# Aim of the task
All lines in the data below carrying the string "against" are to be located and copied.

# Given data

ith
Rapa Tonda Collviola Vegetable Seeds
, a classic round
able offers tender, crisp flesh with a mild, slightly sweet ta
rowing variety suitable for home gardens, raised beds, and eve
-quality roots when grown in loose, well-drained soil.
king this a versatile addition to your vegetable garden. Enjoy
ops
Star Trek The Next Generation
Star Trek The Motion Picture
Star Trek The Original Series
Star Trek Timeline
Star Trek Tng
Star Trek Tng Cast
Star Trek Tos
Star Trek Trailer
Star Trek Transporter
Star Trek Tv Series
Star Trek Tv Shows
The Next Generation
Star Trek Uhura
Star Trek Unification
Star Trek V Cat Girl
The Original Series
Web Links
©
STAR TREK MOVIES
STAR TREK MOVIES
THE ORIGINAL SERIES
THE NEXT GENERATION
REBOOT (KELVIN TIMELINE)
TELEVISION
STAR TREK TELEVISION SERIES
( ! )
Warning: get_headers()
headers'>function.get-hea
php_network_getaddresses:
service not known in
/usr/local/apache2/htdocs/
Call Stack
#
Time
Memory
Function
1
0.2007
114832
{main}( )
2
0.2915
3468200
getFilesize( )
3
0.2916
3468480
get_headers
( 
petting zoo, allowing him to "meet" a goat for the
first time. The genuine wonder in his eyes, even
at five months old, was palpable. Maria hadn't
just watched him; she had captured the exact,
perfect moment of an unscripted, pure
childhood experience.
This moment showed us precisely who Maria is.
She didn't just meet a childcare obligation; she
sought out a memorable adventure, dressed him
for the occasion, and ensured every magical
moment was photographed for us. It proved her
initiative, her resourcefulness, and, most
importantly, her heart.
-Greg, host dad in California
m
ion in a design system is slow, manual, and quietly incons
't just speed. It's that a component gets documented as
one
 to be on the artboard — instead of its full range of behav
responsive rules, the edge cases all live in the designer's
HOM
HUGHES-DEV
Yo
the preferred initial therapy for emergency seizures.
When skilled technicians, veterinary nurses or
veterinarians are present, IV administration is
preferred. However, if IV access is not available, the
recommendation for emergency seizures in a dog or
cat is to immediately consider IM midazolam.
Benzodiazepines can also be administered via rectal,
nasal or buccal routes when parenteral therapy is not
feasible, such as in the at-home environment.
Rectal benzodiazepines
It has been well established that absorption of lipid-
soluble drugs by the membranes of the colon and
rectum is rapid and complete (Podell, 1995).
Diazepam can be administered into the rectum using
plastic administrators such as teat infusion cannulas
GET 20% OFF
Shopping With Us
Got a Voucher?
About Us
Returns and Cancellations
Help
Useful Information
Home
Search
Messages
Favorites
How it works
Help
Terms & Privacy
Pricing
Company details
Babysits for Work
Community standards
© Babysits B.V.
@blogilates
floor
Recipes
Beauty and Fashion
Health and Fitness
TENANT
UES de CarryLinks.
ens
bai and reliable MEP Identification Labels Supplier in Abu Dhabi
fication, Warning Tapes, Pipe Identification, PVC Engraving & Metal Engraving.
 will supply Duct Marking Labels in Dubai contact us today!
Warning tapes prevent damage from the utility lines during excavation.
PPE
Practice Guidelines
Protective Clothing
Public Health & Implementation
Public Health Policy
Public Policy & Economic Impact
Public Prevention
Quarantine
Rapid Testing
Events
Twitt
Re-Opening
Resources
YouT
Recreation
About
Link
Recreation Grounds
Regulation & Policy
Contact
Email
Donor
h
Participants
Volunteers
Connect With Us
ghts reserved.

---

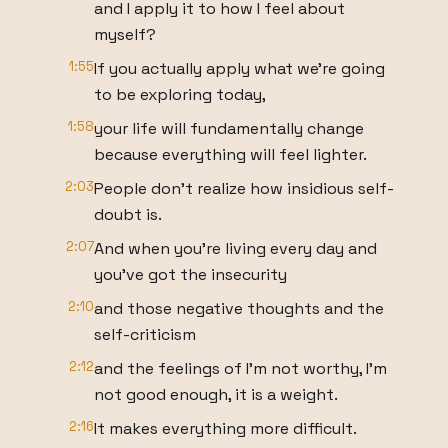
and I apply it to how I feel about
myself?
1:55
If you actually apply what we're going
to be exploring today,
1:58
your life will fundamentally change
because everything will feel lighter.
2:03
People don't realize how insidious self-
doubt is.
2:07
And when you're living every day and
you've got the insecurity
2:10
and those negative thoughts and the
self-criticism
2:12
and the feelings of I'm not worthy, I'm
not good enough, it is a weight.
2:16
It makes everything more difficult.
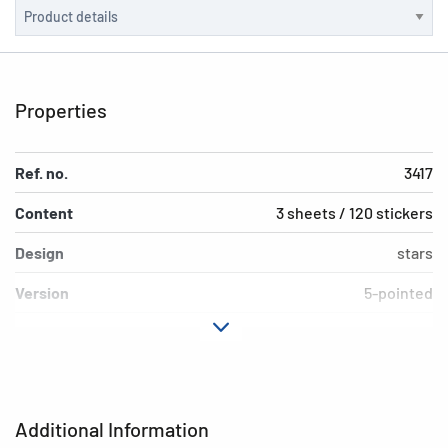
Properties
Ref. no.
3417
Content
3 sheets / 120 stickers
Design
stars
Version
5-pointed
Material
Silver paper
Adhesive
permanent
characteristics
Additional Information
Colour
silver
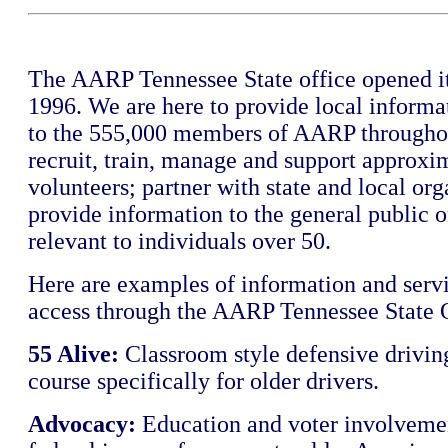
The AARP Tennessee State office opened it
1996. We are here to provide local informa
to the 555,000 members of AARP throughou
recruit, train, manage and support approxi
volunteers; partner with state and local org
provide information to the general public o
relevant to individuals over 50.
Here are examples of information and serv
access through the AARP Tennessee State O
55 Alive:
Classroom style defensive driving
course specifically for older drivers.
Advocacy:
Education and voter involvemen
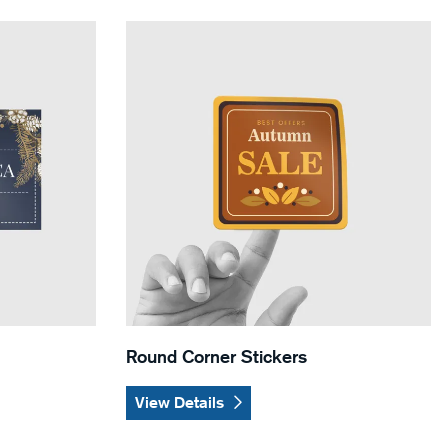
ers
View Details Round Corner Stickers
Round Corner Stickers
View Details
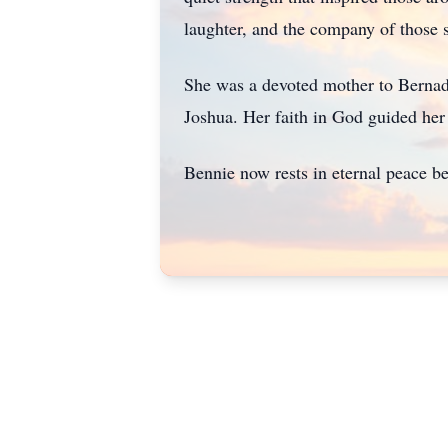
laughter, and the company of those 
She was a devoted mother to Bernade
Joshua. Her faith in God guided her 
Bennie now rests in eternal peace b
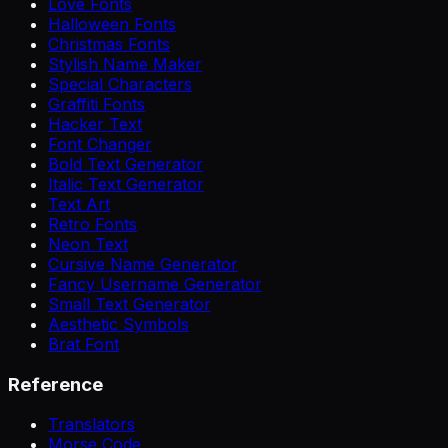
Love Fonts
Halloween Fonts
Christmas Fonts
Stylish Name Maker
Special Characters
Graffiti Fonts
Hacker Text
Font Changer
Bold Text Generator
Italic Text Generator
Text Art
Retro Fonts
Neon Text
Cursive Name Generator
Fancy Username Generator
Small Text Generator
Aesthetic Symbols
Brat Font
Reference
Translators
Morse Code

==

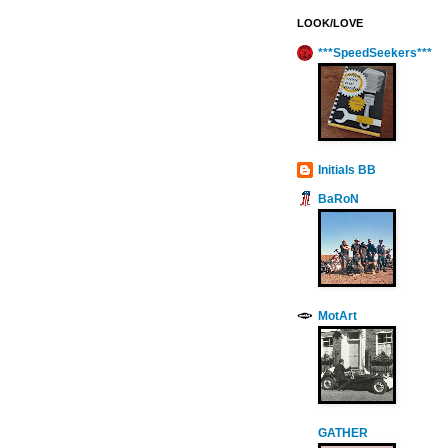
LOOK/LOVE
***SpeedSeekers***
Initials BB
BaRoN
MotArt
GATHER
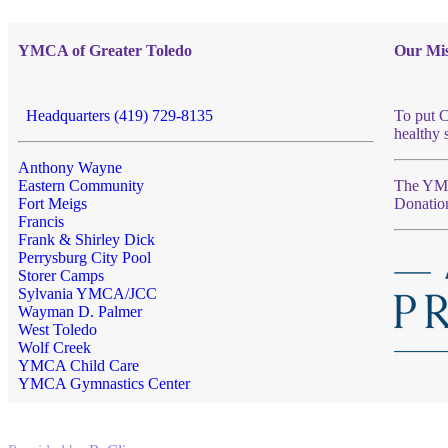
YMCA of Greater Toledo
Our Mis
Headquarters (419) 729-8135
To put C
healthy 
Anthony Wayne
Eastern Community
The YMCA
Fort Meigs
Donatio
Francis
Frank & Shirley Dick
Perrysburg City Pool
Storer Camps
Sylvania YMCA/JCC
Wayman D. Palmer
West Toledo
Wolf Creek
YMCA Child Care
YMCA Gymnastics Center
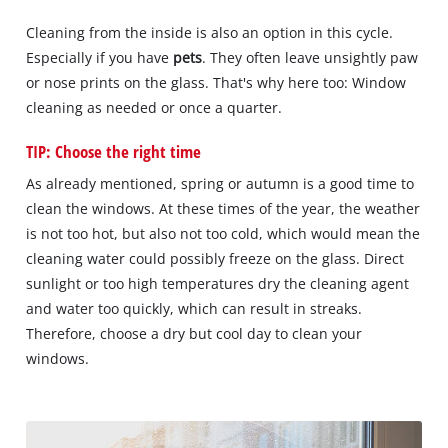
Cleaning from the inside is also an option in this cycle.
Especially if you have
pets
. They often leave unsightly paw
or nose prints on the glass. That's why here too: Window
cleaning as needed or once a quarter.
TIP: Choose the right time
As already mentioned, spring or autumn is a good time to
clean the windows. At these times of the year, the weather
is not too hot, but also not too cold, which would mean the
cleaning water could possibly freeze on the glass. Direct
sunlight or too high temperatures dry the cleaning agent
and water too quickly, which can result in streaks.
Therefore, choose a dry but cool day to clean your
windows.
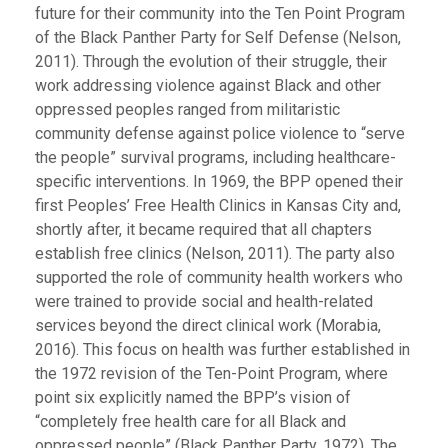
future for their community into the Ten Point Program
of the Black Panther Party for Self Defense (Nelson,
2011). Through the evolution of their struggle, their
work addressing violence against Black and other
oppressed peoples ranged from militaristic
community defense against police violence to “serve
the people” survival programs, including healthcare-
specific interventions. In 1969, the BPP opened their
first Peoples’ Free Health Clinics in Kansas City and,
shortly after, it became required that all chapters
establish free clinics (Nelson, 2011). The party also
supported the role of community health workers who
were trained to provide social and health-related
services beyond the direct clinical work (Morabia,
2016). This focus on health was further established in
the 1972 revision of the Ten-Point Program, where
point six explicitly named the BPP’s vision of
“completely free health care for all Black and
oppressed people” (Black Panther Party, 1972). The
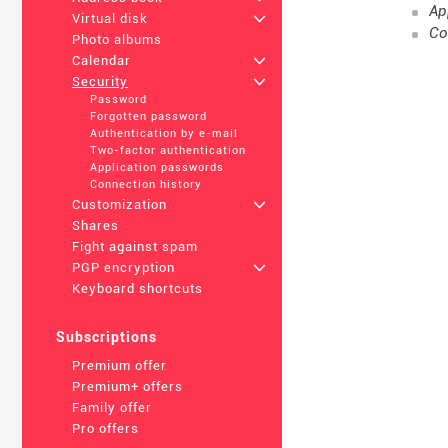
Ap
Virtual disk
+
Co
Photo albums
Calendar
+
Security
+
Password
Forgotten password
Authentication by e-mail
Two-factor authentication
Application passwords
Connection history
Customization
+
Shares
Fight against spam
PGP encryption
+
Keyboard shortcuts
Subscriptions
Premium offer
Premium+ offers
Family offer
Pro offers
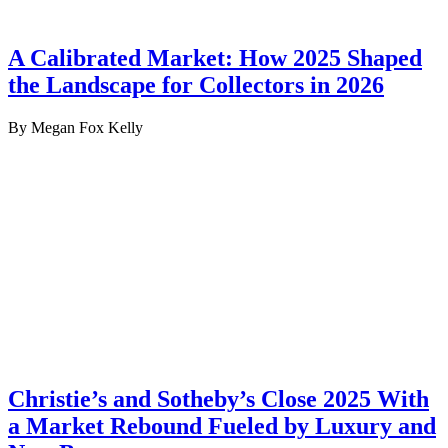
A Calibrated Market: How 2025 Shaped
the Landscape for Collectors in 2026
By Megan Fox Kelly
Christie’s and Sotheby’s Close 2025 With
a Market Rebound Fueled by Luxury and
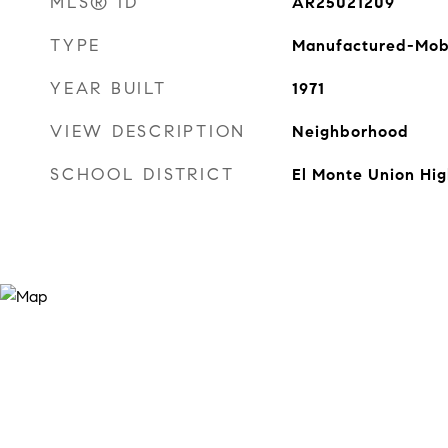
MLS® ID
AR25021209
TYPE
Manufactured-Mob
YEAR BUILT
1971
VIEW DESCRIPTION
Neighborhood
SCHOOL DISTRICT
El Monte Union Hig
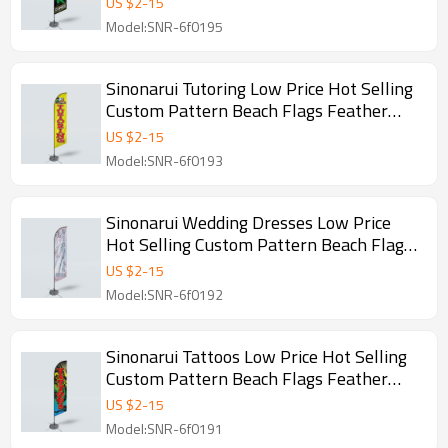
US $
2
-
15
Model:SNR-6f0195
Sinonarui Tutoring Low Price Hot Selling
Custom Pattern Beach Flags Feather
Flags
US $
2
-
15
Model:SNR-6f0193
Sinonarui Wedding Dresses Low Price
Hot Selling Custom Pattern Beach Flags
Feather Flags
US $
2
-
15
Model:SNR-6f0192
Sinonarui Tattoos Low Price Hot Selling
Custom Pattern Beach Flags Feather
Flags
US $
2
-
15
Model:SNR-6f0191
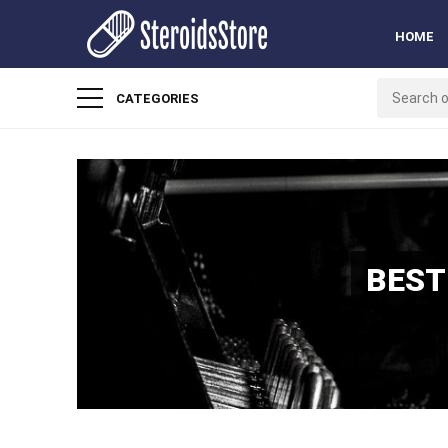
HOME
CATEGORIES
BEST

# Expected output
work addressing violence against Black and other
community defense against police violence to “serve
Fight against spam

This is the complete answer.